KI beschleunigt, Haltung entscheidet
Ich denke, dass 2026 zum Wendepunkt für die Digitalwirtschaft wird. Drei Entwicklungen werden den Diskurs bestimmen: Organisationen stehen unter Druck, Haltung wird zur Führungswährung, und Kommunikation braucht Substanz. Der Hype um generative KI hat die Branche beschleunigt und zugleich verunsichert, weil er vieles in Frage stellt, was lange als stabil galt. Nach Jahren des Effizienzbooms entsteht ein neues Bedürfnis nach Verantwortung, Struktur und Sinn. Der technologische Fortschritt geht ununterbrochen weiter, doch die Branche beginnt zu begreifen, dass Technologie allein keine Richtung vorgibt.
Kaum ein Markt zeigt das derzeit deutlicher als Retail Media. Alle wollen mitreden, alle wollen wachsen. Doch hinter neuen Plattformen und Commerce-Versprechen zeigt sich ein altes Muster: Technik ersetzt keine Haltung. Ohne Standards, Transparenz und Verständnis für den tatsächlichen Kundennutzen bleibt Retail Media ein Spiel mit Reichweite und Erwartungen. Haltung in diesem Kontext bedeutet, Verantwortung zu übernehmen – für Messbarkeit, Fairness und Wirkung. Auf Konferenzen wie Retail Reshaped, Adzine Connect Marketing Tech & Media und den Veranstaltungen der Marketing Börse wird deutlich, wie groß der Wunsch nach Orientierung inzwischen ist.

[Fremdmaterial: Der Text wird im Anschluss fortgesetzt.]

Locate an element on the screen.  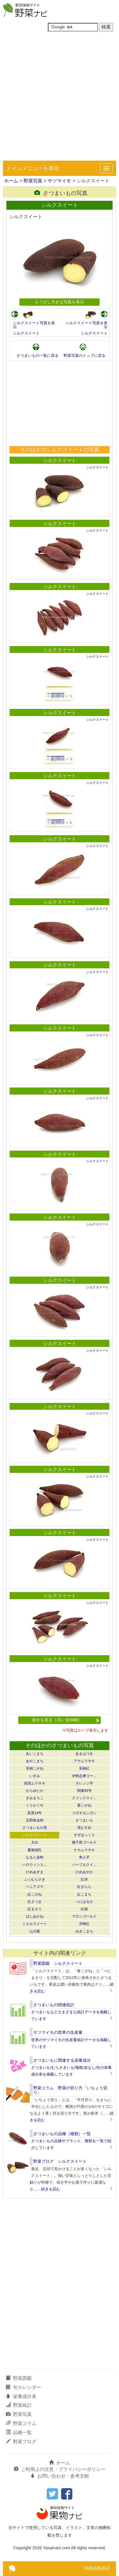
コガネセンガン is located at coordinates (84, 1813).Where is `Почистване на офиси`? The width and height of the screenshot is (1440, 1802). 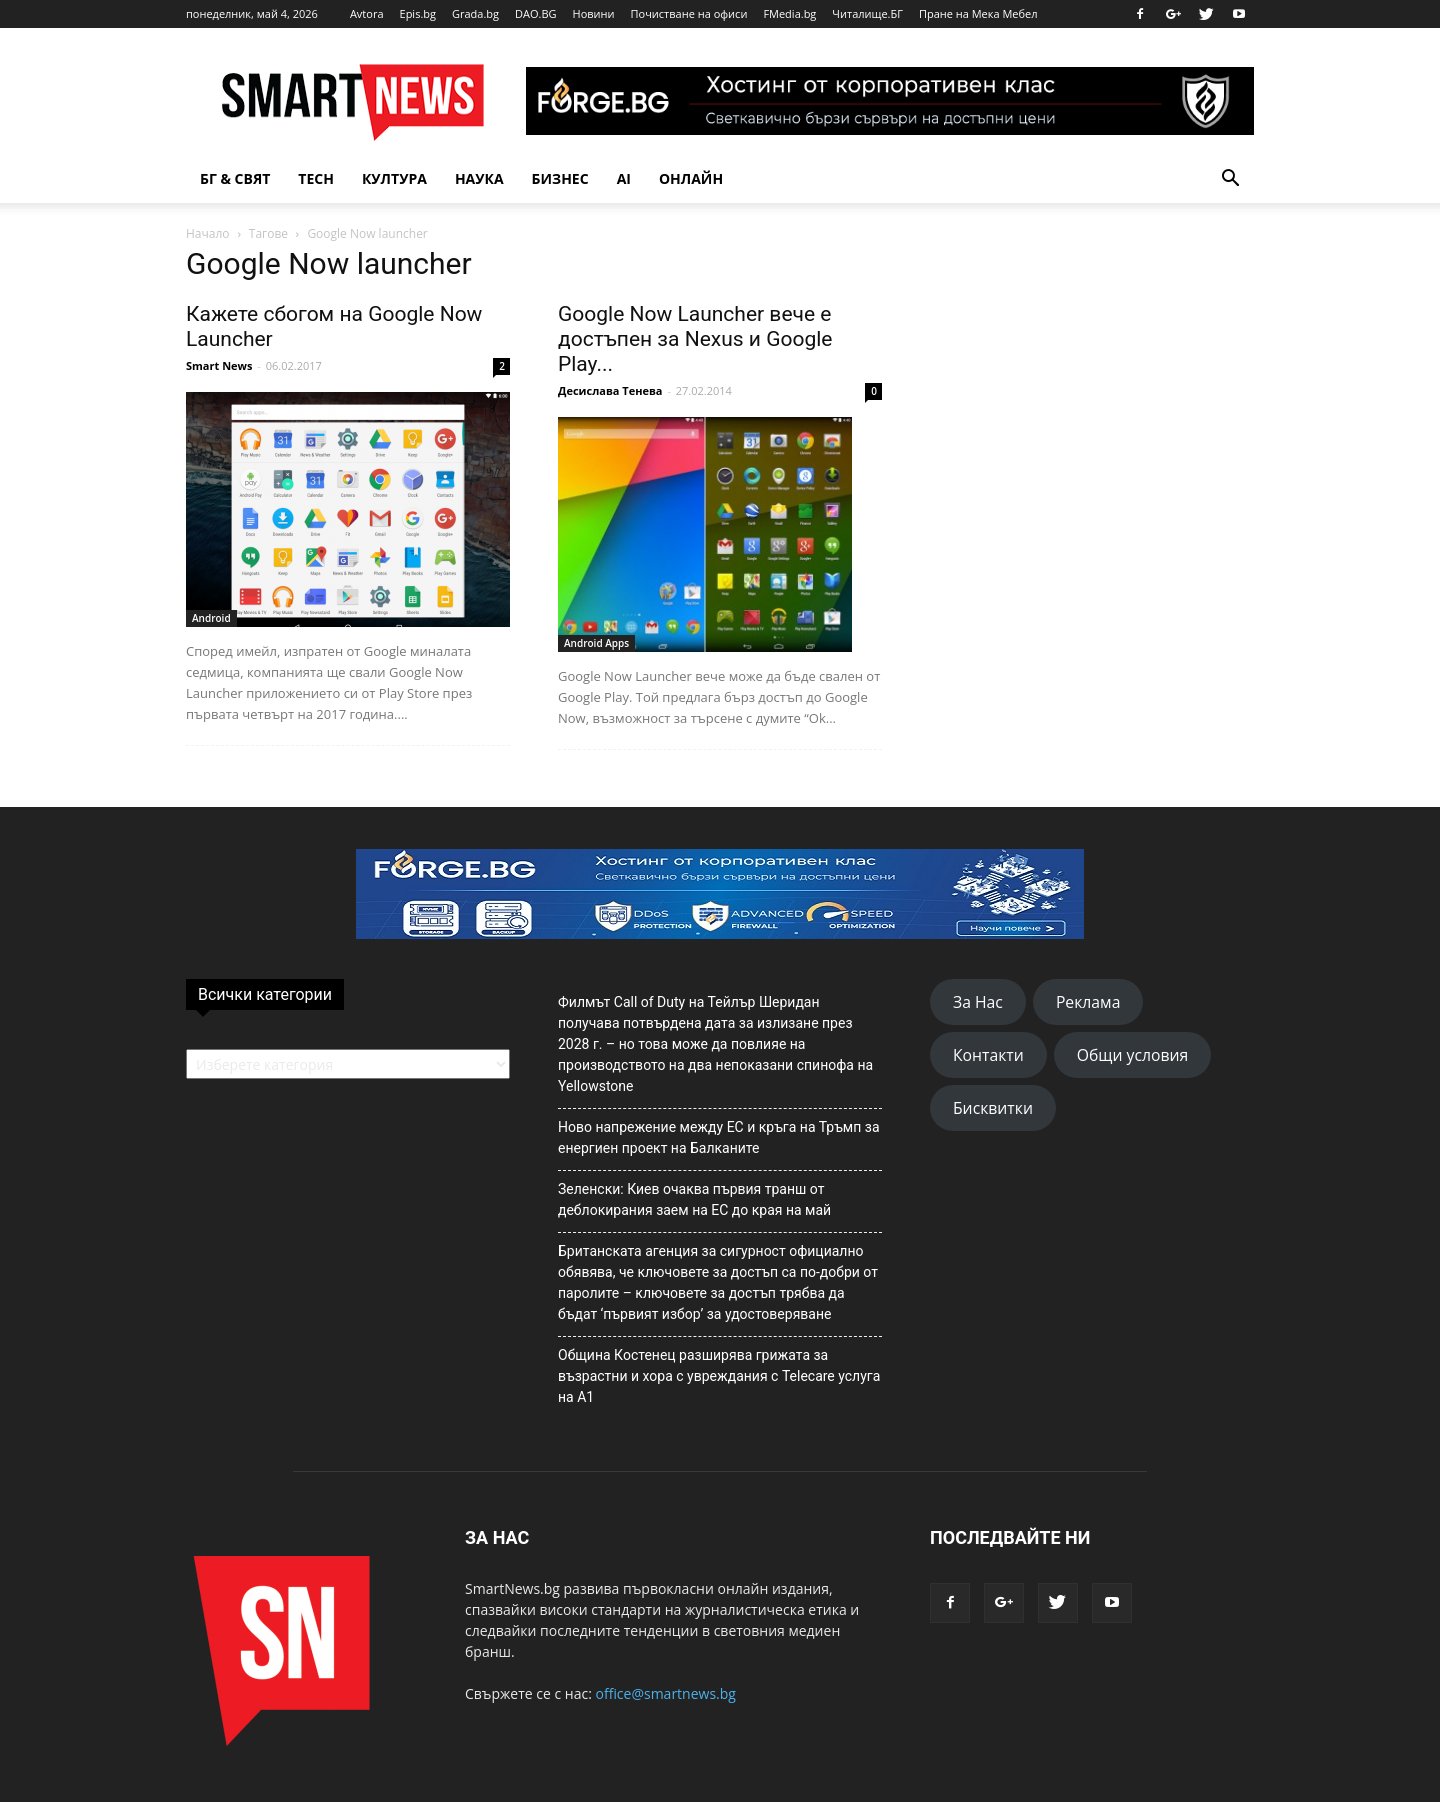 Почистване на офиси is located at coordinates (689, 13).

Dasselbe gilt für Programmatic Advertising. Automatisierung, Datenmodelle und KI-Optimierung haben Marketing, Branding und Sales effizienter gemacht, aber auch zunehmend entmenschlicht. Wenn Zielgruppen zu Clustern und Customer Journeys zu Datenströmen werden, geht das verloren, was Markenführung einmal ausmachte: Empathie, Relevanz, Beziehung. Haltung bedeutet hier, Technologie nicht abzulehnen, sondern sie zu rahmen, und zwar mit Werten, Kreativität und mit Kontext. Der Status quo ist nicht in Stein gemeißelt, schon gar nicht in Algorithmen.
Viele Strukturen sind nach Jahren des Wachstums und der Prozessoptimierung ausgereizt. 2025 brachte Entlassungen, Budgetkürzungen und Unsicherheit in einer Branche, die sich lange als Zukunftsgewinner sah. Mit der Verbreitung generativer KI – also Systemen, die Texte, Bilder oder Kampagnen in Sekunden erzeugen – wächst der Druck weiter. Viele klammern sich an Kontrolle, wo Vertrauen gefragt wäre. Doch genau hier entscheidet sich, wer die nächste Phase gestalten kann. Haltung ist keine moralische Kategorie, sondern ein Führungsinstrument. Sie schafft Vertrauen, wo Angst dominiert, und Klarheit, wo Strukturen wanken.
Last but not least wird Kommunikation in all ihren Facetten – von der Markenführung bis zur PR – zur Bewährungsprobe. Zwischen Programmatic Creatives, automatisierten Headlines, performancelastigen Kampagnen und an KPIs orientierten PR-Floskeln droht der Sinn verloren zu gehen. Kommunikation mit Substanz erklärt, statt nur auszuliefern. Sie sucht Relevanz, nicht Reichweite. Und die Zahl der Likes oder Follower, das sei an dieser Stelle gesagt, ist kein Gradmesser für Wirkung. Geschichte und Gegenwart zeigen, dass Massenwirkung und Orientierung nicht dasselbe sind. In der Frankfurter Allgemeinen Zeitung wurde just im Beitrag „Was gute Führung heute ausmacht“ treffend formuliert, dass viele Harmonie mit Haltung verwechseln. Genau das gilt auch für Markenkommunikation: Sie braucht Reibung, nicht Anpassung.
2026 markiert den Übergang von Geschwindigkeit zu Bewusstsein in der Digitalwirtschaft. Technologie bleibt zentral, aber sie ist nicht mehr der Maßstab. Haltung, Organisation und Kommunikation werden zu den Kräften, die darüber entscheiden, ob Fortschritt Orientierung schafft – oder nur Geschwindigkeit. Natürlich sind das nur drei von vielen Trends. Manche werden sich durchsetzen, andere verschwinden so schnell, wie sie gekommen sind. Ende 2026 werden wir wissen, was Bestand hat. Bis dahin bleibt Raum für Beobachtung – und für all jene, die schon heute in Glaskugeln schauen und meinen, die Zukunft sei längst entschieden. Womöglich irren sie sich.